Hey, with the Christmas a few days away, a little predictable disclaimer first; a pet is for life, not just for Christmas. Indeed, many dog behaviour experts advise against getting a puppy for Christmas, especially giving one as a gift, as like many toys, kids soon get bored of their new canine friend. And on to the proverbial scrap heap it goes.
However, if you’ve been given a dog, or have happened to buy one close to Christmas, then hopefully you’re wondering what you need to do next to keep your new pet happy and safe. With this in mind, here are 5 IDEAL things to do if you’re getting a dog for Christmas.

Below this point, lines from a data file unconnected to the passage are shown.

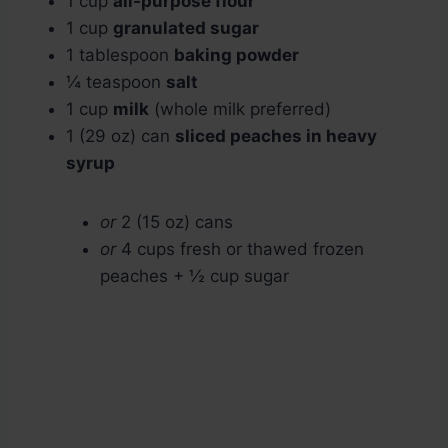
1 cup
all-purpose flour
1 cup
granulated sugar
1 tablespoon
baking powder
¼ teaspoon
salt
1 cup
milk
(whole milk preferred)
1 (29 oz) can
sliced peaches in heavy
syrup
or
2 (15 oz) cans
or
4 cups fresh or thawed frozen
peaches + ½ cup sugar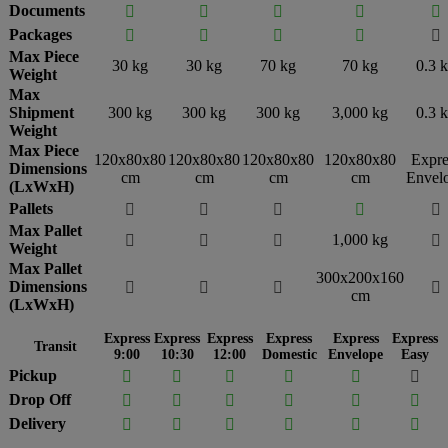
Documents





Packages





Max Piece
30 kg
30 kg
70 kg
70 kg
0.3 
Weight
Max
Shipment
300 kg
300 kg
300 kg
3,000 kg
0.3 
Weight
Max Piece
120x80x80
120x80x80
120x80x80
120x80x80
Expre
Dimensions
cm
cm
cm
cm
Envel
(LxWxH)
Pallets





Max Pallet
1,000 kg




Weight
Max Pallet
300x200x160
Dimensions




cm
(LxWxH)
Express
Express
Express
Express
Express
Express
Transit
9:00
10:30
12:00
Domestic
Envelope
Easy
Pickup






Drop Off






Delivery





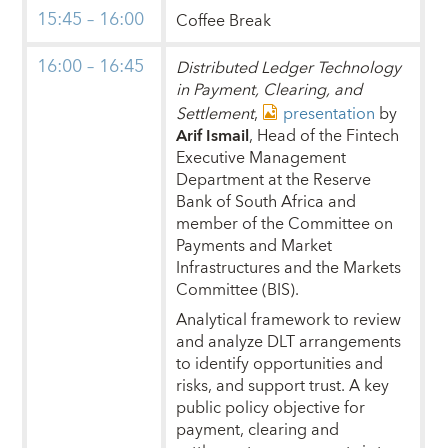
15:45 – 16:00
Coffee Break
16:00 – 16:45
Distributed Ledger Technology
in Payment, Clearing, and
Settlement
,
presentation
by
Arif Ismail
, Head of the Fintech
Executive Management
Department at the Reserve
Bank of South Africa and
member of the Committee on
Payments and Market
Infrastructures and the Markets
Committee (BIS).
Analytical framework to review
and analyze DLT arrangements
to identify opportunities and
risks, and support trust. A key
public policy objective for
payment, clearing and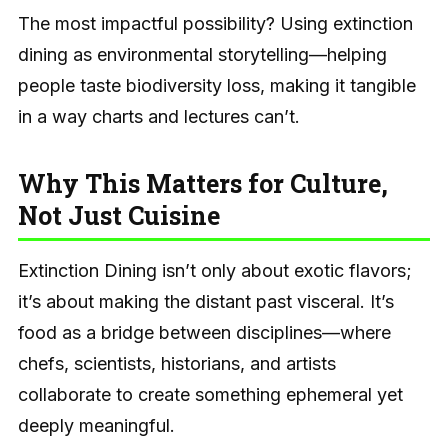
The most impactful possibility? Using extinction
dining as environmental storytelling—helping
people taste biodiversity loss, making it tangible
in a way charts and lectures can’t.
Why This Matters for Culture,
Not Just Cuisine
Extinction Dining isn’t only about exotic flavors;
it’s about making the distant past visceral. It’s
food as a bridge between disciplines—where
chefs, scientists, historians, and artists
collaborate to create something ephemeral yet
deeply meaningful.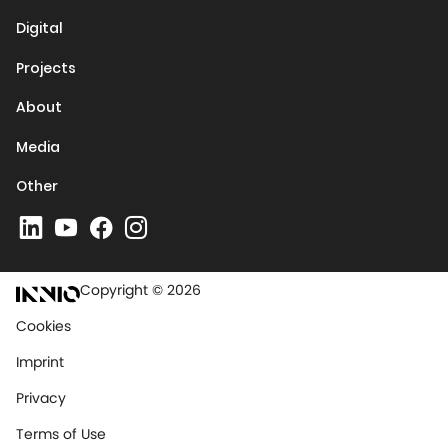
Digital
Projects
About
Media
Other
Copyright © 2026
Cookies
Imprint
Privacy
Terms of Use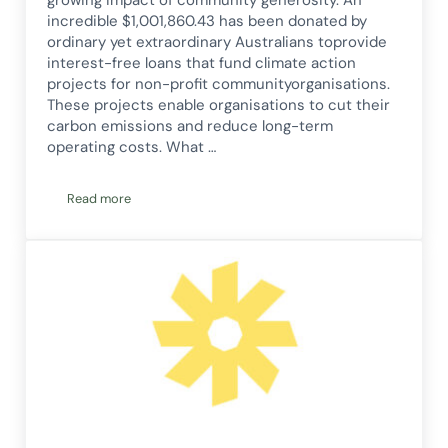
incredible $1,001,860.43 has been donated by
ordinary yet extraordinary Australians toprovide
interest-free loans that fund climate action
projects for non-profit communityorganisations.
These projects enable organisations to cut their
carbon emissions and reduce long-term
operating costs. What …
Read more
Corena Hits $1 Million Donation Milestone — And Doubles It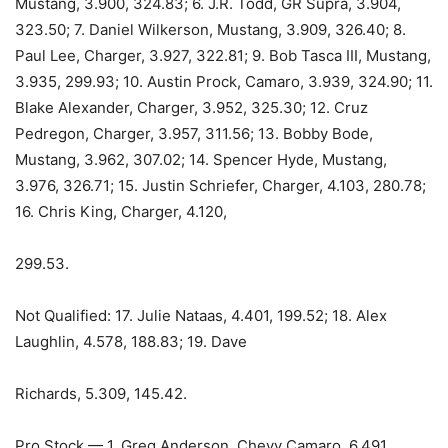
Mustang, 3.900, 324.83; 6. J.R. Todd, GR Supra, 3.904,
323.50; 7. Daniel Wilkerson, Mustang, 3.909, 326.40; 8.
Paul Lee, Charger, 3.927, 322.81; 9. Bob Tasca III, Mustang,
3.935, 299.93; 10. Austin Prock, Camaro, 3.939, 324.90; 11.
Blake Alexander, Charger, 3.952, 325.30; 12. Cruz
Pedregon, Charger, 3.957, 311.56; 13. Bobby Bode,
Mustang, 3.962, 307.02; 14. Spencer Hyde, Mustang,
3.976, 326.71; 15. Justin Schriefer, Charger, 4.103, 280.78;
16. Chris King, Charger, 4.120,
299.53.
Not Qualified: 17. Julie Nataas, 4.401, 199.52; 18. Alex
Laughlin, 4.578, 188.83; 19. Dave
Richards, 5.309, 145.42.
Pro Stock — 1. Greg Anderson, Chevy Camaro, 6.491,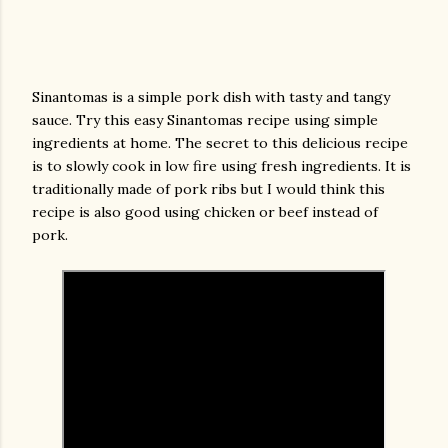
Sinantomas is a simple pork dish with tasty and tangy
sauce. Try this easy Sinantomas recipe using simple
ingredients at home. The secret to this delicious recipe
is to slowly cook in low fire using fresh ingredients. It is
traditionally made of pork ribs but I would think this
recipe is also good using chicken or beef instead of
pork.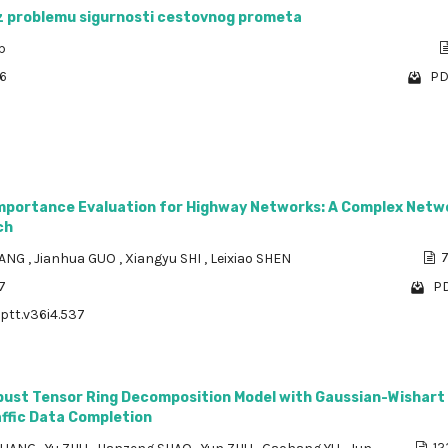
az problemu sigurnosti cestovnog prometa
p
76
PD
mportance Evaluation for Highway Networks: A Complex Netw
ch
UANG
,
Jianhua GUO
,
Xiangyu SHI
,
Leixiao SHEN
7
7
PD
/ptt.v36i4.537
bust Tensor Ring Decomposition Model with Gaussian-Wishart 
affic Data Completion
12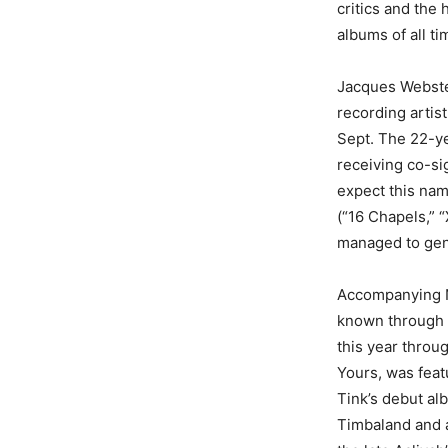
critics and the
albums of all ti
Jacques Webster
recording artis
Sept. The 22-ye
receiving co-si
expect this nam
(“16 Chapels,” “
managed to gene
Accompanying Na
known through h
this year throu
Yours, was feat
Tink’s debut al
Timbaland and a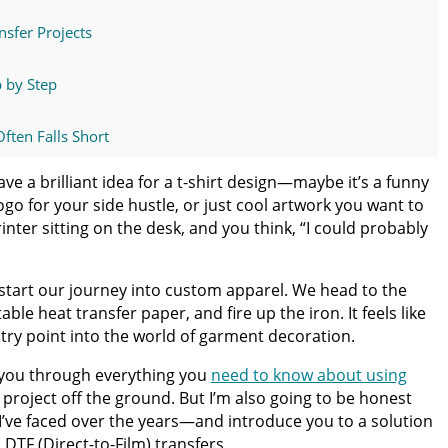
nsfer Projects
p by Step
ften Falls Short
ave a brilliant idea for a t-shirt design—maybe it’s a funny
nsfers Instead
logo for your side hustle, or just cool artwork you want to
inter sitting on the desk, and you think, “I could probably
usinesses and DIY Creators
 start our journey into custom apparel. We head to the
rs Online
able heat transfer paper, and fire up the iron. It feels like
ntry point into the world of garment decoration.
lk you through everything you
need to know about using
e, Finish Strong
 project off the ground. But I’m also going to be honest
 I’ve faced over the years—and introduce you to a solution
DTF (Direct-to-Film) transfers.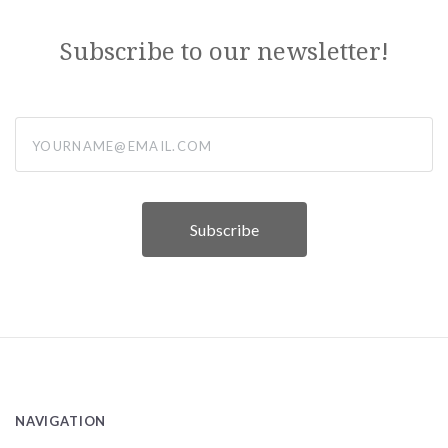
Subscribe to our newsletter!
yourname@email.com
NAVIGATION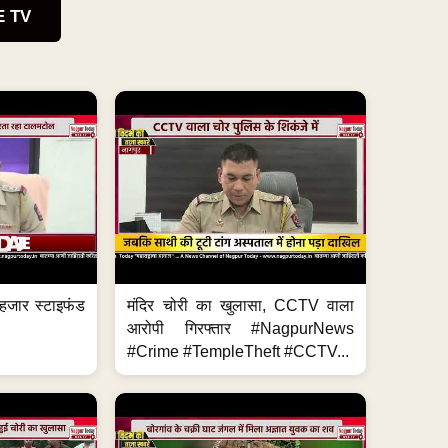
E TV
हजार स्टाइफंड
मंदिर चोरी का खुलासा, CCTV वाला
आरोपी गिरफ्तार #NagpurNews
#Crime #TempleTheft #CCTV...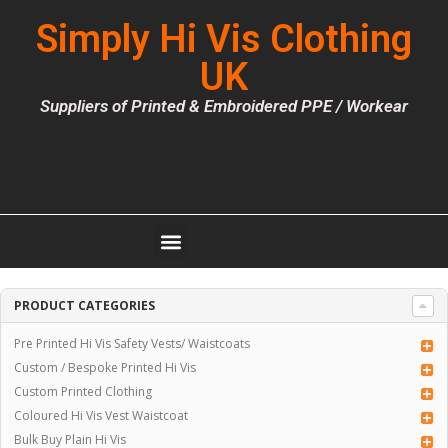
Simply Hi Vis Clothing
UK
Suppliers of Printed & Embroidered PPE / Workear
PRODUCT CATEGORIES
Pre Printed Hi Vis Safety Vests/ Waistcoats
Custom / Bespoke Printed Hi Vis
Custom Printed Clothing
Coloured Hi Vis Vest Waistcoat
Bulk Buy Plain Hi Vis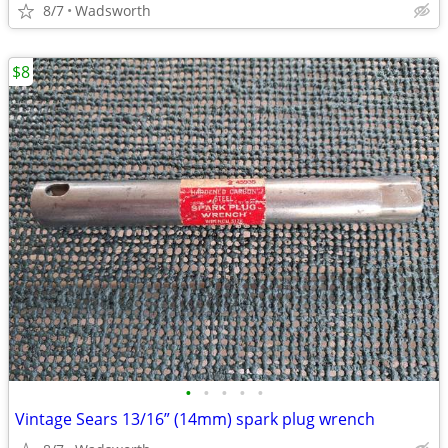
8/7
Wadsworth
$8
•
•
•
•
•
Vintage Sears 13/16” (14mm) spark plug wrench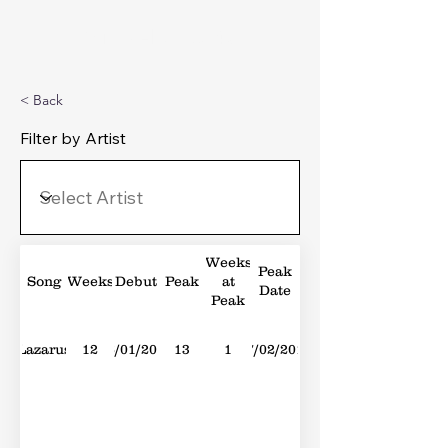
Michael's Top 40
< Back
Filter by Artist
Weeks
Peak
Song
Weeks
Debut
Peak
at
Date
Peak
Lazarus
12
16/01/2016
13
1
27/02/2016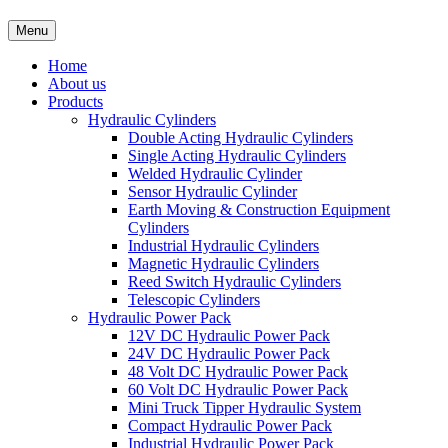
Menu
Home
About us
Products
Hydraulic Cylinders
Double Acting Hydraulic Cylinders
Single Acting Hydraulic Cylinders
Welded Hydraulic Cylinder
Sensor Hydraulic Cylinder
Earth Moving & Construction Equipment
Cylinders
Industrial Hydraulic Cylinders
Magnetic Hydraulic Cylinders
Reed Switch Hydraulic Cylinders
Telescopic Cylinders
Hydraulic Power Pack
12V DC Hydraulic Power Pack
24V DC Hydraulic Power Pack
48 Volt DC Hydraulic Power Pack
60 Volt DC Hydraulic Power Pack
Mini Truck Tipper Hydraulic System
Compact Hydraulic Power Pack
Industrial Hydraulic Power Pack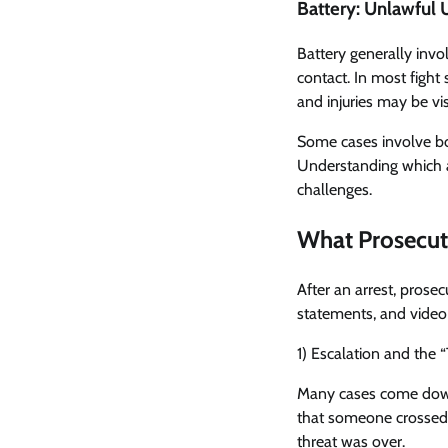
Battery: Unlawful 
Battery generally invol
contact. In most fight
and injuries may be vis
Some cases involve bot
Understanding which a
challenges.
What Prosecuto
After an arrest, prose
statements, and video 
1) Escalation and the 
Many cases come down 
that someone crossed 
threat was over.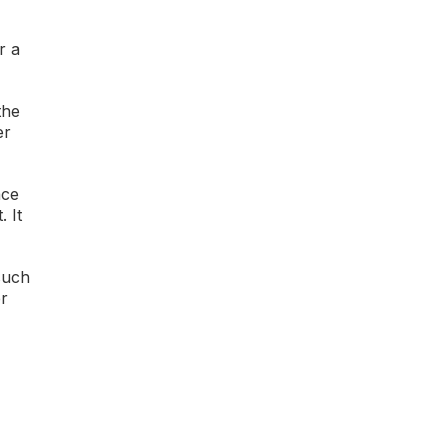
r a
the
er
ace
 It
such
er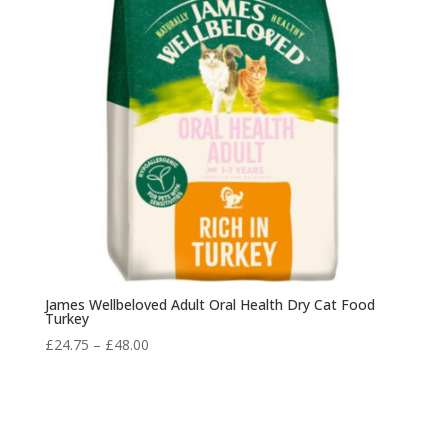
James Wellbeloved Adult Oral Health Dry Cat Food
Turkey
Price
£
24.75
–
£
48.00
range:
£24.75
through
£48.00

MAKE IT A LOW KEY CHRISTMAS
While the dog is settling, try not to have big crowds around the house or a hearty, enthusiastic New Year celebration. Dogs can be sensitive in new settings, so a Christmas day full of dozens of kids and adults passing them around may be too much for the pup. Follow the PDSA’s advice on taking care of pets at Christmas and keep them away from table scraps and poisonous plants, too.
ENROL THEM IN AN OBEDIENCE CLASS
Encouraging good behaviour in your puppy will help them grow into a happy, obedient dog. As soon as the dog arrives, look for some local puppy classes where they can socialise around other dogs and start learning some basic commands. Dogs that are untrained will often end up with negative behaviours, such as destroying your home, so learn how to keep them under control while they’re still young.
GET THEM CHECKED BY A VET
Don’t wait until your dog is sick to take them for their first vet’s visit. You should get them registered with a local practice and take them in for a check-up. Some dogs from breeders can have certain medical issues that your vet will need to check for, and they’ll need their first puppy vaccinations. Some dogs, especially those from rescues, will already have their first jabs, but they may need a booster.
NEUTER OR SPRAY
You can also discuss neutering or spaying your dog at your appointment. The best time to spay or neuter will often depend on the breed of the dog, and while some vets will do it as young as eight weeks, others prefer to wait until the dog is six months, especially for large breed dogs. Your vet will be able to recommend what’s right for your dog.
GIVE THEM THEIR OWN SPACE
When dogs get overwhelmed or upset, they like to retreat to their own space, usually somewhere that feels enclosed, like a crate. When they’re in this space, it’s important for you and your children not to disturb them, or they may become upset. Get them a space set up before they arrive, especially since the New Year brings big noisy firework displays, which can upset even boisterous dogs.